Posted: December 18th, 2020, 10:17 pm
by kiloran
---Preceding programme ends

---Cuts to the newsreader..."The PM says he cannot rule out another lockdown", followed by a quick snip of PM saying "I can't rule out another lockdown". "Join us shortly."

---A bunch of tedious adverts

---News programme starts. "Coming up (bong) "The PM says he cannot rule out another lockdown (Bong). Brexit talks are going to the wire (bong)"

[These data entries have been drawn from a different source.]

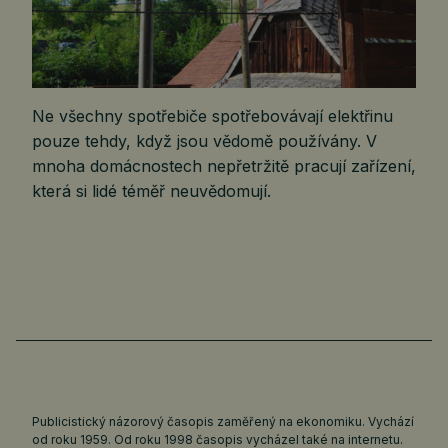
Ne všechny spotřebiče spotřebovávají elektřinu
pouze tehdy, když jsou vědomě používány. V
mnoha domácnostech nepřetržitě pracují zařízení,
která si lidé téměř neuvědomují.
Publicistický názorový časopis zaměřený na ekonomiku. Vychází
od roku 1959. Od roku 1998 časopis vycházel také na internetu.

---The main program finally starts

---Newsreader.... "The PM says he cannot rule out another lockdown", followed by a quick snip of PM saying "I can't rule out another lockdown"
---Newsreader...... "Let's go to our reporter Joe Bloggs in Little Widdle on the Marsh. Joe, so the PM is saying that he cannot rule out another lockdown?"
---Joe Bloggs...... "That's right, I spoke to the PM earlier and he said that he cannot rule out another lockdown". Cuts to a snip of the PM saying "I can't rule out another lockdown"

Me.... throws brick and sundry insults at the telly

--kiloran

Re: The News

Posted: December 18th, 2020, 10:20 pm
by AsleepInYorkshire
kiloran wrote:---Preceding programme ends

---Cuts to the newsreader..."The PM says he cannot rule out another lockdown", followed by a quick snip of PM saying "I can't rule out another lockdown". "Join us shortly."

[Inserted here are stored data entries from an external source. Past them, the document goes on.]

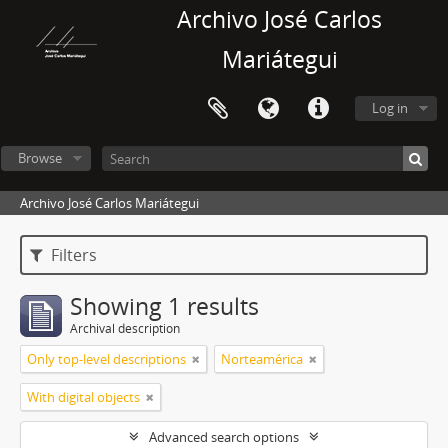
Archivo José Carlos
Mariátegui
Log in
Browse
Archivo José Carlos Mariátegui
Filters
Showing 1 results
Archival description
Only top-level descriptions
Norteamérica
With digital objects
Advanced search options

---A bunch of tedious adverts

---News programme starts. "Coming up (bong) "The PM says he cannot rule out another lockdown (Bong). Brexit talks are going to the wire (bong)"

---The main program finally starts

---Newsreader.... "The PM says he cannot rule out another lockdown", followed by a quick snip of PM saying "I can't rule out another lockdown"
---Newsreader...... "Let's go to our reporter Joe Bloggs in Little Widdle on the Marsh. Joe, so the PM is saying that he cannot rule out another lockdown?"
---Joe Bloggs...... "That's right, I spoke to the PM earlier and he said that he cannot rule out another lockdown". Cuts to a snip of the PM saying "I can't rule out another lockdown"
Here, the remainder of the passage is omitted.